(Items from a dataset)
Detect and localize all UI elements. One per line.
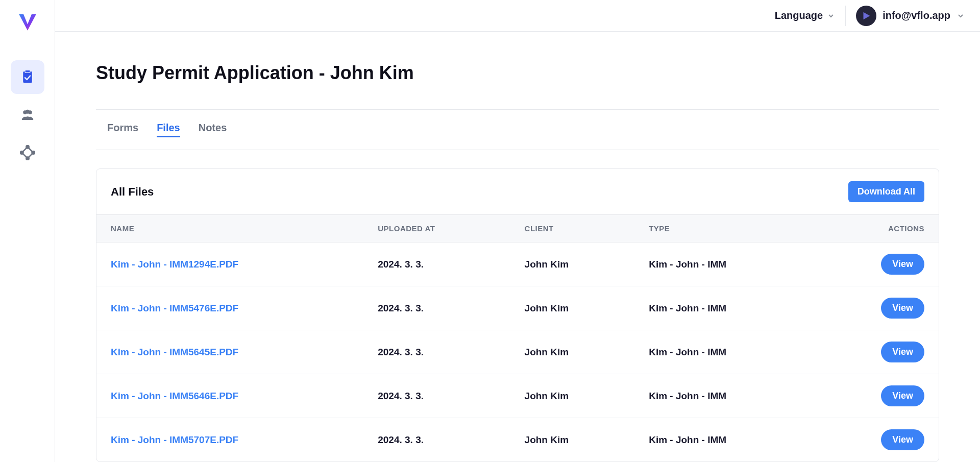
download-all-button[interactable]: Download All — [848, 181, 924, 202]
client-cell: John Kim — [510, 330, 635, 374]
client-cell: John Kim — [510, 418, 635, 462]
col-header-client: CLIENT — [510, 215, 635, 242]
sidebar-item-applications[interactable] — [11, 60, 44, 94]
svg-point-7 — [26, 157, 29, 160]
type-cell: Kim - John - IMM — [634, 374, 816, 418]
people-icon — [19, 106, 36, 124]
logo-icon — [16, 11, 39, 33]
avatar — [856, 6, 876, 26]
svg-point-6 — [32, 151, 35, 154]
uploaded-at-cell: 2024. 3. 3. — [363, 330, 510, 374]
view-button[interactable]: View — [881, 385, 924, 406]
col-header-uploaded-at: UPLOADED AT — [363, 215, 510, 242]
uploaded-at-cell: 2024. 3. 3. — [363, 286, 510, 330]
type-cell: Kim - John - IMM — [634, 418, 816, 462]
tabs: FormsFilesNotes — [96, 109, 939, 150]
svg-point-8 — [20, 151, 23, 154]
file-name-link[interactable]: Kim - John - IMM5707E.PDF — [111, 434, 238, 445]
col-header-type: TYPE — [634, 215, 816, 242]
files-card: All Files Download All NAME UPLOADED AT … — [96, 168, 939, 462]
svg-rect-1 — [25, 70, 30, 72]
file-name-link[interactable]: Kim - John - IMM1294E.PDF — [111, 259, 238, 270]
col-header-actions: ACTIONS — [816, 215, 939, 242]
language-selector[interactable]: Language — [775, 10, 835, 21]
clipboard-check-icon — [19, 68, 36, 86]
svg-marker-9 — [864, 12, 870, 19]
svg-rect-0 — [23, 71, 32, 83]
type-cell: Kim - John - IMM — [634, 242, 816, 286]
svg-point-4 — [26, 110, 30, 114]
client-cell: John Kim — [510, 242, 635, 286]
type-cell: Kim - John - IMM — [634, 330, 816, 374]
user-email: info@vflo.app — [883, 10, 950, 21]
page-content: Study Permit Application - John Kim Form… — [55, 32, 980, 462]
uploaded-at-cell: 2024. 3. 3. — [363, 242, 510, 286]
play-icon — [861, 10, 872, 21]
table-row: Kim - John - IMM5707E.PDF2024. 3. 3.John… — [96, 418, 939, 462]
files-card-header: All Files Download All — [96, 169, 939, 214]
file-name-link[interactable]: Kim - John - IMM5645E.PDF — [111, 347, 238, 357]
client-cell: John Kim — [510, 286, 635, 330]
type-cell: Kim - John - IMM — [634, 286, 816, 330]
page-title: Study Permit Application - John Kim — [96, 62, 939, 84]
language-label: Language — [775, 10, 823, 21]
file-name-link[interactable]: Kim - John - IMM5646E.PDF — [111, 391, 238, 401]
table-row: Kim - John - IMM5476E.PDF2024. 3. 3.John… — [96, 286, 939, 330]
svg-point-5 — [26, 145, 29, 149]
tab-forms[interactable]: Forms — [107, 122, 138, 137]
sidebar-item-connections[interactable] — [11, 136, 44, 169]
diamond-nodes-icon — [19, 144, 36, 161]
sidebar-item-people[interactable] — [11, 98, 44, 132]
tab-files[interactable]: Files — [157, 122, 180, 137]
user-menu[interactable]: info@vflo.app — [856, 6, 965, 26]
view-button[interactable]: View — [881, 342, 924, 362]
files-card-title: All Files — [111, 185, 154, 199]
uploaded-at-cell: 2024. 3. 3. — [363, 418, 510, 462]
col-header-name: NAME — [96, 215, 363, 242]
view-button[interactable]: View — [881, 254, 924, 275]
files-table: NAME UPLOADED AT CLIENT TYPE ACTIONS Kim… — [96, 214, 939, 461]
table-row: Kim - John - IMM5645E.PDF2024. 3. 3.John… — [96, 330, 939, 374]
uploaded-at-cell: 2024. 3. 3. — [363, 374, 510, 418]
view-button[interactable]: View — [881, 298, 924, 319]
table-row: Kim - John - IMM1294E.PDF2024. 3. 3.John… — [96, 242, 939, 286]
app-logo[interactable] — [15, 9, 40, 35]
chevron-down-icon — [957, 12, 965, 20]
topbar-divider — [845, 6, 846, 26]
client-cell: John Kim — [510, 374, 635, 418]
topbar: Language info@vflo.app — [55, 0, 980, 32]
chevron-down-icon — [827, 12, 835, 20]
sidebar — [0, 0, 55, 462]
view-button[interactable]: View — [881, 429, 924, 450]
file-name-link[interactable]: Kim - John - IMM5476E.PDF — [111, 303, 238, 313]
tab-notes[interactable]: Notes — [199, 122, 227, 137]
table-row: Kim - John - IMM5646E.PDF2024. 3. 3.John… — [96, 374, 939, 418]
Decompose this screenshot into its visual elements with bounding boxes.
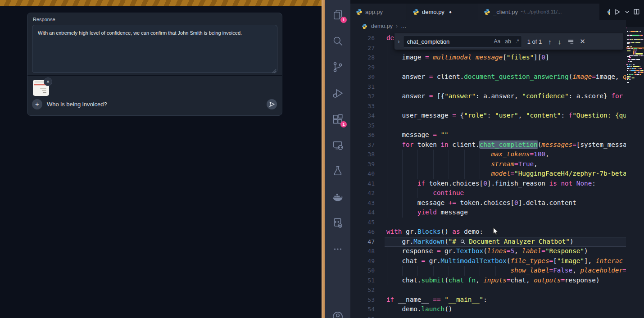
resize-handle-icon[interactable] xyxy=(272,69,277,73)
line-number: 26 xyxy=(350,33,375,43)
line-number: 53 xyxy=(350,295,375,305)
line-number: 30 xyxy=(350,72,375,82)
tab-app-py[interactable]: app.py xyxy=(350,4,407,20)
magnifier-emoji xyxy=(460,238,465,245)
line-number: 51 xyxy=(350,276,375,286)
breadcrumb-separator: › xyxy=(396,23,398,29)
code-line[interactable]: 46with gr.Blocks() as demo: xyxy=(350,227,626,237)
whole-word-toggle[interactable]: ab xyxy=(505,38,511,45)
breadcrumb: demo.py › … xyxy=(350,20,626,32)
code-line[interactable]: 40model="HuggingFaceH4/zephyr-7b-beta xyxy=(350,169,626,179)
line-number: 49 xyxy=(350,256,375,266)
breadcrumb-file[interactable]: demo.py xyxy=(371,23,393,29)
line-number: 28 xyxy=(350,53,375,63)
line-number: 41 xyxy=(350,179,375,189)
toggle-replace-chevron-icon[interactable]: › xyxy=(395,38,403,45)
code-line[interactable]: 33 xyxy=(350,101,626,111)
find-input-box: Aa ab .* xyxy=(403,36,522,48)
code-line[interactable]: 45 xyxy=(350,218,626,227)
code-line[interactable]: 37for token in client.chat_completion(me… xyxy=(350,140,626,150)
editor-actions xyxy=(607,4,644,20)
activity-bar: 1 1 xyxy=(325,0,350,318)
more-actions-icon[interactable] xyxy=(332,243,344,255)
run-debug-icon[interactable] xyxy=(332,87,344,99)
add-file-button[interactable]: + xyxy=(32,99,42,109)
response-textarea[interactable]: With an extremely high level of confiden… xyxy=(32,25,277,73)
editor-tab-bar: app.py demo.py ● _client.py ~/.../python… xyxy=(350,0,644,20)
docker-icon[interactable] xyxy=(332,191,344,203)
code-line[interactable]: 34user_message = {"role": "user", "conte… xyxy=(350,111,626,121)
code-line[interactable]: 38max_tokens=100, xyxy=(350,150,626,159)
find-widget: › Aa ab .* 1 of 1 ↑ ↓ ✕ xyxy=(394,33,624,50)
line-number: 31 xyxy=(350,82,375,92)
code-line[interactable]: 39stream=True, xyxy=(350,159,626,169)
find-in-selection-button[interactable] xyxy=(567,38,574,45)
line-number: 34 xyxy=(350,111,375,121)
code-line[interactable]: 44yield message xyxy=(350,208,626,218)
line-number: 29 xyxy=(350,63,375,73)
source-control-icon[interactable] xyxy=(332,61,344,73)
find-close-button[interactable]: ✕ xyxy=(580,37,585,45)
next-match-button[interactable]: ↓ xyxy=(558,38,562,45)
code-line[interactable]: 47gr.Markdown("# Document Analyzer Chatb… xyxy=(350,237,626,247)
tab-demo-py[interactable]: demo.py ● xyxy=(407,4,478,20)
task-file-gear-icon[interactable] xyxy=(332,217,344,229)
line-number: 36 xyxy=(350,130,375,140)
code-line[interactable]: 35 xyxy=(350,121,626,131)
line-number: 48 xyxy=(350,246,375,256)
code-line[interactable]: 41if token.choices[0].finish_reason is n… xyxy=(350,179,626,189)
code-line[interactable]: 55 xyxy=(350,314,626,318)
testing-beaker-icon[interactable] xyxy=(332,165,344,177)
line-number: 43 xyxy=(350,198,375,208)
search-match: chat_completion xyxy=(480,141,538,148)
code-line[interactable]: 49chat = gr.MultimodalTextbox(file_types… xyxy=(350,256,626,266)
remote-explorer-icon[interactable] xyxy=(332,140,344,151)
python-icon xyxy=(484,9,490,15)
line-number: 52 xyxy=(350,285,375,295)
breadcrumb-more[interactable]: … xyxy=(401,23,407,29)
code-line[interactable]: 32answer = [{"answer": a.answer, "confid… xyxy=(350,91,626,101)
account-icon[interactable] xyxy=(332,311,344,318)
send-button[interactable] xyxy=(267,99,277,109)
previous-match-button[interactable]: ↑ xyxy=(548,38,552,45)
code-line[interactable]: 50show_label=False, placeholder= xyxy=(350,266,626,276)
code-line[interactable]: 42continue xyxy=(350,188,626,198)
run-python-icon[interactable] xyxy=(607,9,610,15)
line-number: 38 xyxy=(350,150,375,159)
code-line[interactable]: 52 xyxy=(350,285,626,295)
extensions-icon[interactable]: 1 xyxy=(332,114,344,125)
code-line[interactable]: 54demo.launch() xyxy=(350,304,626,314)
minimap[interactable] xyxy=(626,27,644,318)
response-label: Response xyxy=(33,17,55,22)
code-line[interactable]: 31 xyxy=(350,82,626,92)
chat-message-input[interactable]: Who is being invoiced? xyxy=(47,101,107,108)
code-line[interactable]: 51chat.submit(chat_fn, inputs=chat, outp… xyxy=(350,276,626,286)
tab-client-py[interactable]: _client.py ~/.../python3.11/... xyxy=(478,4,600,20)
code-line[interactable]: 48response = gr.Textbox(lines=5, label="… xyxy=(350,246,626,256)
remove-attachment-button[interactable]: × xyxy=(44,77,52,86)
line-number: 47 xyxy=(350,237,375,247)
gradio-form-card: Response With an extremely high level of… xyxy=(27,13,282,116)
run-dropdown-chevron-icon[interactable] xyxy=(625,9,629,14)
code-line[interactable]: 29 xyxy=(350,63,626,73)
code-line[interactable]: 28image = multimodal_message["files"][0] xyxy=(350,53,626,63)
explorer-icon[interactable]: 1 xyxy=(332,9,344,21)
find-input[interactable] xyxy=(404,38,492,45)
line-number: 50 xyxy=(350,266,375,276)
extensions-badge: 1 xyxy=(340,121,347,127)
regex-toggle[interactable]: .* xyxy=(516,38,519,45)
code-line[interactable]: 53if __name__ == "__main__": xyxy=(350,295,626,305)
code-line[interactable]: 43message += token.choices[0].delta.cont… xyxy=(350,198,626,208)
search-icon[interactable] xyxy=(332,35,344,47)
match-case-toggle[interactable]: Aa xyxy=(494,38,501,45)
line-number: 27 xyxy=(350,43,375,53)
line-number: 42 xyxy=(350,188,375,198)
line-number: 33 xyxy=(350,101,375,111)
code-line[interactable]: 36message = "" xyxy=(350,130,626,140)
line-number: 37 xyxy=(350,140,375,150)
send-icon xyxy=(269,101,275,107)
run-button[interactable] xyxy=(614,8,621,16)
code-line[interactable]: 30answer = client.document_question_answ… xyxy=(350,72,626,82)
split-editor-button[interactable] xyxy=(634,8,639,15)
code-editor[interactable]: 26de2728image = multimodal_message["file… xyxy=(350,32,626,318)
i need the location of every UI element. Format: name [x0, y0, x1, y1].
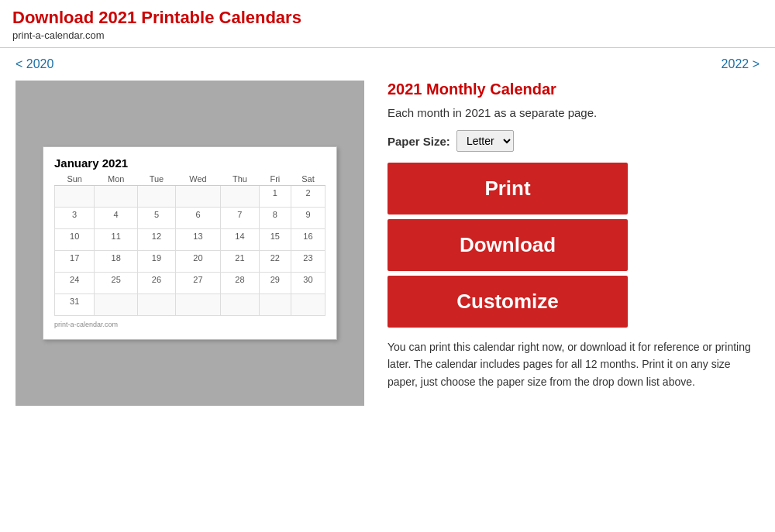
calendar-day: 30 — [291, 273, 325, 294]
calendar-day: 25 — [95, 273, 138, 294]
paper-size-label: Paper Size: — [388, 135, 450, 148]
calendar-day: 31 — [55, 294, 95, 316]
day-mon: Mon — [95, 173, 138, 186]
calendar-day: 16 — [291, 229, 325, 251]
calendar-day — [259, 294, 291, 316]
calendar-day: 13 — [175, 229, 220, 251]
next-year-link[interactable]: 2022 > — [722, 57, 760, 71]
prev-year-link[interactable]: < 2020 — [16, 57, 53, 71]
calendar-day: 6 — [175, 208, 220, 229]
calendar-day: 22 — [259, 251, 291, 273]
page-title: Download 2021 Printable Calendars — [12, 8, 763, 28]
right-panel: 2021 Monthly Calendar Each month in 2021… — [388, 81, 760, 406]
calendar-day: 2 — [291, 186, 325, 208]
calendar-day: 14 — [220, 229, 259, 251]
bottom-description: You can print this calendar right now, o… — [388, 338, 760, 390]
day-fri: Fri — [259, 173, 291, 186]
calendar-day: 28 — [220, 273, 259, 294]
calendar-day: 20 — [175, 251, 220, 273]
calendar-day — [95, 186, 138, 208]
calendar-day — [175, 186, 220, 208]
calendar-day: 21 — [220, 251, 259, 273]
calendar-day — [220, 294, 259, 316]
calendar-footer: print-a-calendar.com — [54, 321, 326, 328]
main-content: January 2021 Sun Mon Tue Wed Thu Fri Sat… — [0, 81, 775, 421]
paper-size-select[interactable]: Letter A4 Legal A3 — [456, 130, 514, 152]
calendar-day: 12 — [138, 229, 176, 251]
customize-button[interactable]: Customize — [388, 276, 628, 328]
day-sun: Sun — [55, 173, 95, 186]
calendar-day — [55, 186, 95, 208]
calendar-day — [220, 186, 259, 208]
day-wed: Wed — [175, 173, 220, 186]
calendar-day: 27 — [175, 273, 220, 294]
page-header: Download 2021 Printable Calendars print-… — [0, 0, 775, 48]
calendar-day: 9 — [291, 208, 325, 229]
calendar-day — [291, 294, 325, 316]
calendar-preview-container: January 2021 Sun Mon Tue Wed Thu Fri Sat… — [16, 81, 364, 406]
day-sat: Sat — [291, 173, 325, 186]
calendar-day: 7 — [220, 208, 259, 229]
calendar-name: 2021 Monthly Calendar — [388, 81, 760, 98]
calendar-day: 5 — [138, 208, 176, 229]
calendar-day: 17 — [55, 251, 95, 273]
calendar-day: 11 — [95, 229, 138, 251]
download-button[interactable]: Download — [388, 219, 628, 271]
calendar-preview: January 2021 Sun Mon Tue Wed Thu Fri Sat… — [43, 146, 337, 340]
calendar-day — [138, 186, 176, 208]
day-tue: Tue — [138, 173, 176, 186]
calendar-day — [95, 294, 138, 316]
calendar-day: 10 — [55, 229, 95, 251]
day-thu: Thu — [220, 173, 259, 186]
calendar-day: 23 — [291, 251, 325, 273]
year-nav: < 2020 2022 > — [0, 48, 775, 81]
calendar-month-title: January 2021 — [54, 156, 326, 170]
calendar-day: 1 — [259, 186, 291, 208]
calendar-day: 4 — [95, 208, 138, 229]
calendar-description: Each month in 2021 as a separate page. — [388, 106, 760, 119]
calendar-day: 18 — [95, 251, 138, 273]
calendar-day — [175, 294, 220, 316]
print-button[interactable]: Print — [388, 163, 628, 215]
paper-size-row: Paper Size: Letter A4 Legal A3 — [388, 130, 760, 152]
site-name: print-a-calendar.com — [12, 29, 763, 41]
calendar-day: 8 — [259, 208, 291, 229]
calendar-table: Sun Mon Tue Wed Thu Fri Sat 123456789101… — [54, 173, 326, 316]
calendar-day — [138, 294, 176, 316]
calendar-day: 19 — [138, 251, 176, 273]
calendar-day: 29 — [259, 273, 291, 294]
calendar-day: 24 — [55, 273, 95, 294]
calendar-day: 15 — [259, 229, 291, 251]
calendar-day: 26 — [138, 273, 176, 294]
calendar-day: 3 — [55, 208, 95, 229]
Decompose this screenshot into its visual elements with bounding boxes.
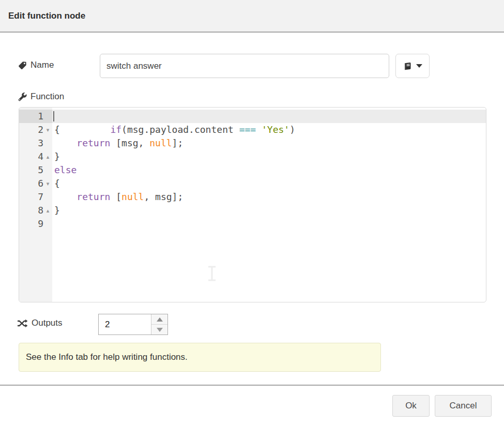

▶ [Exercise aim]: Read through the data and copy every line where "chevron" shows up.

▶ [Solution below]:
chevron-down-icon — [957, 12, 965, 20]
chevron-down-icon — [827, 12, 835, 20]
toggle-replace-chevron-icon[interactable]: › xyxy=(395,38,403,45)
run-dropdown-chevron-icon[interactable] xyxy=(625,9,629,14)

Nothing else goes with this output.